** YOUR OBJECTIVE **
While reading through the material below, copy each line that holds the word "only".

** SOURCE MATERIAL **
────────────────────────────────────────

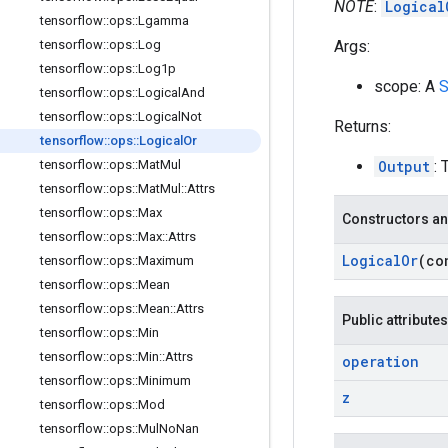
NOTE
:
Logical
tensorflow
::
ops
::
Lgamma
Args:
tensorflow
::
ops
::
Log
tensorflow
::
ops
::
Log1p
scope: A
S
tensorflow
::
ops
::
Logical
And
tensorflow
::
ops
::
Logical
Not
Returns:
tensorflow
::
ops
::
Logical
Or
Output
: 
tensorflow
::
ops
::
Mat
Mul
tensorflow
::
ops
::
Mat
Mul
::
Attrs
tensorflow
::
ops
::
Max
Constructors an
tensorflow
::
ops
::
Max
::
Attrs
Logical
Or
(co
tensorflow
::
ops
::
Maximum
tensorflow
::
ops
::
Mean
tensorflow
::
ops
::
Mean
::
Attrs
Public attributes
tensorflow
::
ops
::
Min
tensorflow
::
ops
::
Min
::
Attrs
operation
tensorflow
::
ops
::
Minimum
z
tensorflow
::
ops
::
Mod
tensorflow
::
ops
::
Mul
No
Nan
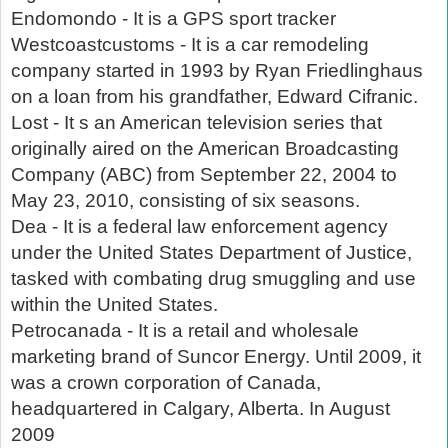
Endomondo - It is a GPS sport tracker
Westcoastcustoms - It is a car remodeling
company started in 1993 by Ryan Friedlinghaus
on a loan from his grandfather, Edward Cifranic.
Lost - It s an American television series that
originally aired on the American Broadcasting
Company (ABC) from September 22, 2004 to
May 23, 2010, consisting of six seasons.
Dea - It is a federal law enforcement agency
under the United States Department of Justice,
tasked with combating drug smuggling and use
within the United States.
Petrocanada - It is a retail and wholesale
marketing brand of Suncor Energy. Until 2009, it
was a crown corporation of Canada,
headquartered in Calgary, Alberta. In August
2009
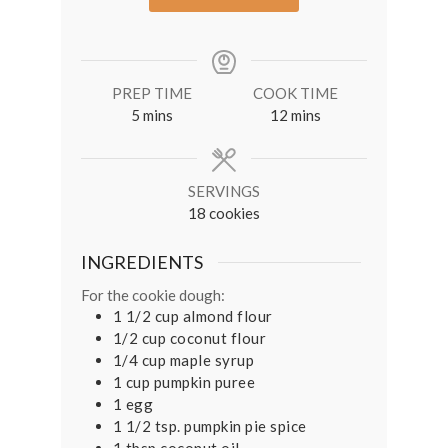
PREP TIME
COOK TIME
minutes
minutes
5
mins
12
mins
SERVINGS
18
cookies
INGREDIENTS
For the cookie dough:
1 1/2
cup
almond flour
1/2
cup
coconut flour
1/4
cup
maple syrup
1
cup
pumpkin puree
1
egg
1 1/2
tsp.
pumpkin pie spice
1
tbsp
coconut oil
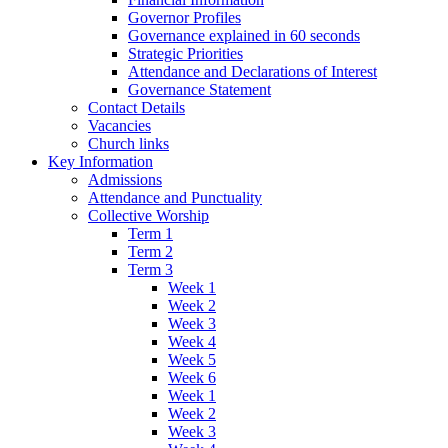
Governor Profiles
Governance explained in 60 seconds
Strategic Priorities
Attendance and Declarations of Interest
Governance Statement
Contact Details
Vacancies
Church links
Key Information
Admissions
Attendance and Punctuality
Collective Worship
Term 1
Term 2
Term 3
Week 1
Week 2
Week 3
Week 4
Week 5
Week 6
Week 1
Week 2
Week 3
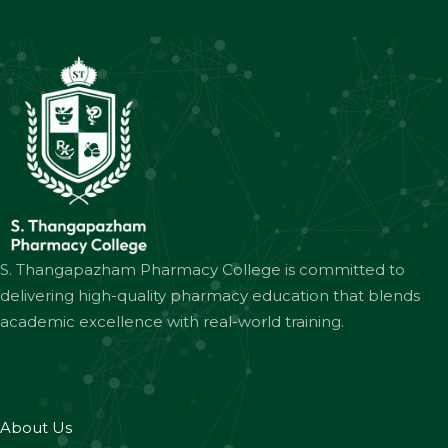
S. Thangapazham Pharmacy College is committed to
delivering high-quality pharmacy education that blends
academic excellence with real-world training.
About Us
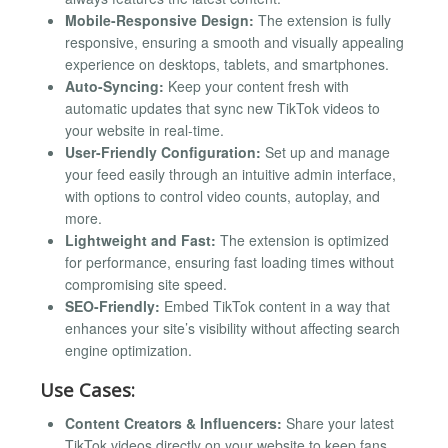
Mobile-Responsive Design:
The extension is fully
responsive, ensuring a smooth and visually appealing
experience on desktops, tablets, and smartphones.
Auto-Syncing:
Keep your content fresh with
automatic updates that sync new TikTok videos to
your website in real-time.
User-Friendly Configuration:
Set up and manage
your feed easily through an intuitive admin interface,
with options to control video counts, autoplay, and
more.
Lightweight and Fast:
The extension is optimized
for performance, ensuring fast loading times without
compromising site speed.
SEO-Friendly:
Embed TikTok content in a way that
enhances your site’s visibility without affecting search
engine optimization.
Use Cases:
Content Creators & Influencers:
Share your latest
TikTok videos directly on your website to keep fans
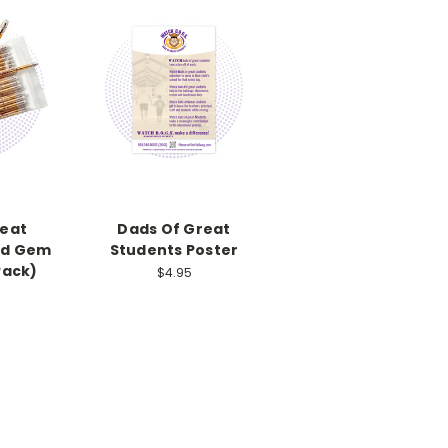
reat
Dads Of Great
ld Gem
Students Poster
Pack)
$4.95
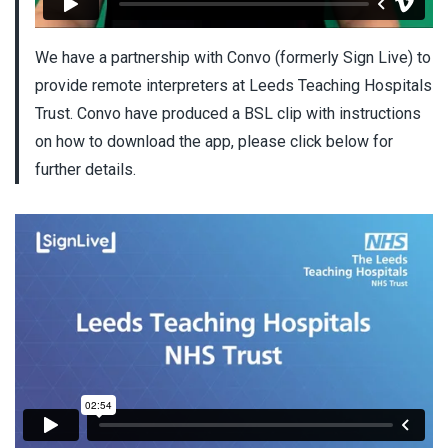
We have a partnership with Convo (formerly Sign Live) to
provide remote interpreters at Leeds Teaching Hospitals
Trust. Convo have produced a BSL clip with instructions
on how to download the app, please click below for
further details.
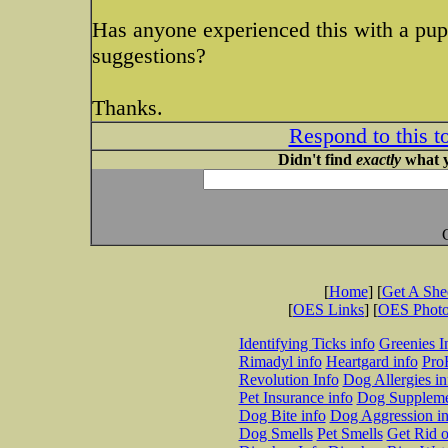
Has anyone experienced this with a pup
suggestions?
Thanks.
Respond to this t
Didn't find
exactly
what y
[
Home
] [
Get A Sh
[
OES Links
] [
OES Phot
Identifying Ticks info
Greenies I
Rimadyl info
Heartgard info
Pro
Revolution Info
Dog Allergies in
Pet Insurance info
Dog Suppleme
Dog Bite info
Dog Aggression in
Dog Smells
Pet Smells
Get Rid o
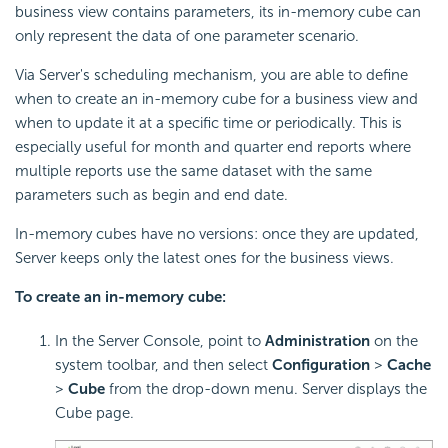
business view contains parameters, its in-memory cube can
only represent the data of one parameter scenario.
Via Server's scheduling mechanism, you are able to define
when to create an in-memory cube for a business view and
when to update it at a specific time or periodically. This is
especially useful for month and quarter end reports where
multiple reports use the same dataset with the same
parameters such as begin and end date.
In-memory cubes have no versions: once they are updated,
Server keeps only the latest ones for the business views.
To create an in-memory cube:
In the Server Console, point to
Administration
on the
system toolbar, and then select
Configuration
>
Cache
>
Cube
from the drop-down menu. Server displays the
Cube page.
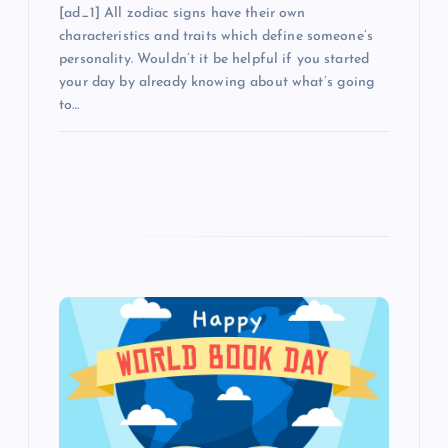
[ad_1] All zodiac signs have their own
characteristics and traits which define someone’s
personality. Wouldn’t it be helpful if you started
your day by already knowing about what’s going
to…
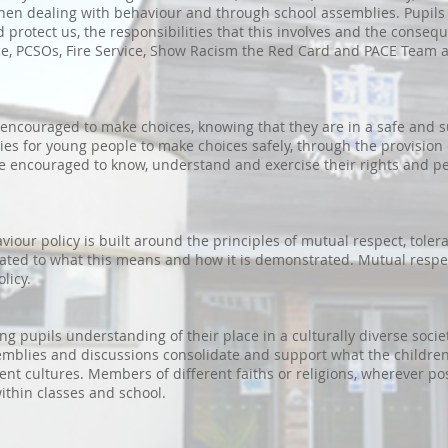
when dealing with behaviour and through school assemblies. Pupils
 protect us, the responsibilities that this involves and the conseq
ice, PCSOs, Fire Service, Show Racism the Red Card and PACE Team a
y encouraged to make choices, knowing that they are in a safe and 
s for young people to make choices safely, through the provision
e encouraged to know, understand and exercise their rights and 
viour policy is built around the principles of mutual respect, tole
elated to what this means and how it is demonstrated. Mutual respe
olicy.
g pupils understanding of their place in a culturally diverse soci
semblies and discussions consolidate and support what the childre
ent cultures. Members of different faiths or religions, wherever po
ithin classes and school.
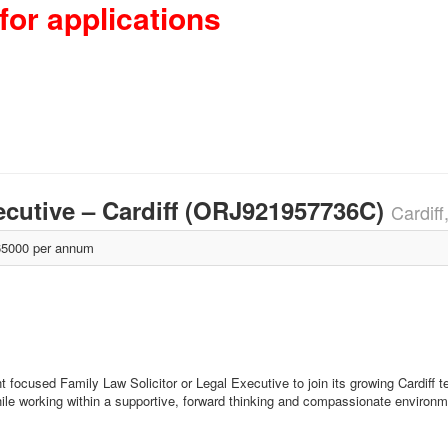
for applications
xecutive – Cardiff (ORJ921957736C)
Cardiff
5000 per annum
t focused Family Law Solicitor or Legal Executive to join its growing Cardiff t
hile working within a supportive, forward thinking and compassionate environm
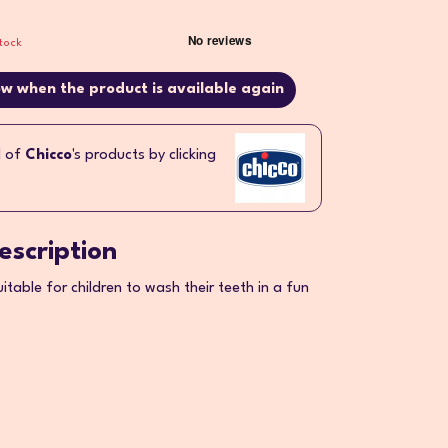
tock
w when the product is available again
l of
Chicco
's products by clicking
escription
uitable for children to wash their teeth in a fun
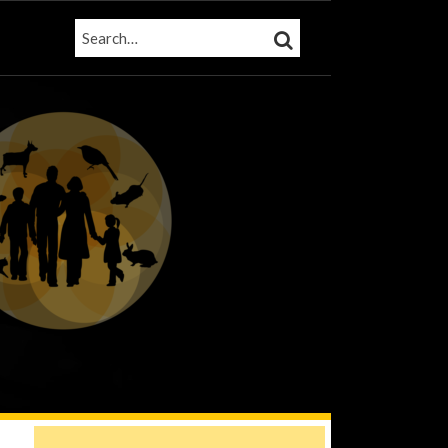
SEARCH…
SEARCH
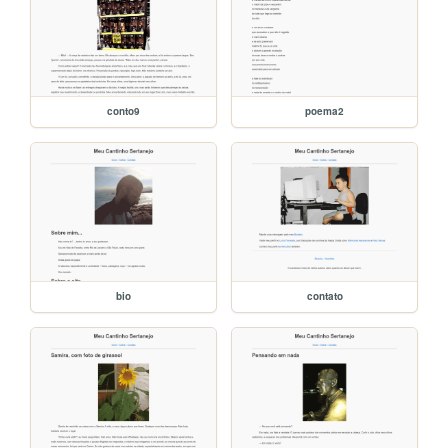
conto9
poema2
bio
contato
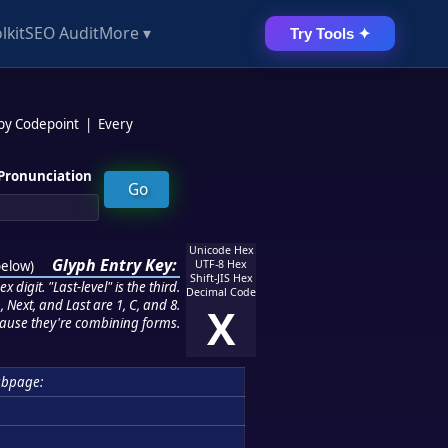
lkit
SEO Audit
More ▾
Try Tools ✦
 by Codepoint
|
Every
Pronunciation
Unicode Hex
Glyph Entry Key:
below
)
UTF-8 Hex
Shift-JIS Hex
 digit. "Last-level" is the third.
Decimal Code
 Next, and Last are 1, C, and 8.
X
ause they're combining forms.
ubpage:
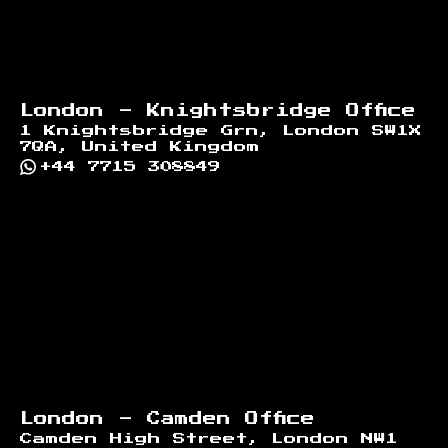
London - Knightsbridge Office
1 Knightsbridge Grn, London SW1X
7QA, United Kingdom
+44 7715 308849
London - Camden Office
Camden High Street, London NW1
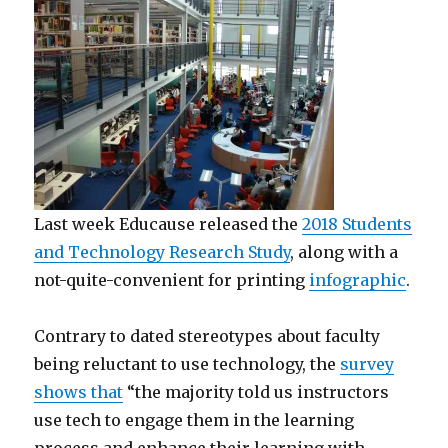
Last week Educause released the
2018 Students
and Technology Research Study
, along with a
not-quite-convenient for printing
infographic
.
Contrary to dated stereotypes about faculty
being reluctant to use technology, the
survey
shows that
“the majority told us instructors
use tech to engage them in the learning
process and enhance their learning with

────────────────────────────────────────

** WRITTEN RESPONSE **
only represent the data of one parameter scenario.
Server keeps only the latest ones for the business views.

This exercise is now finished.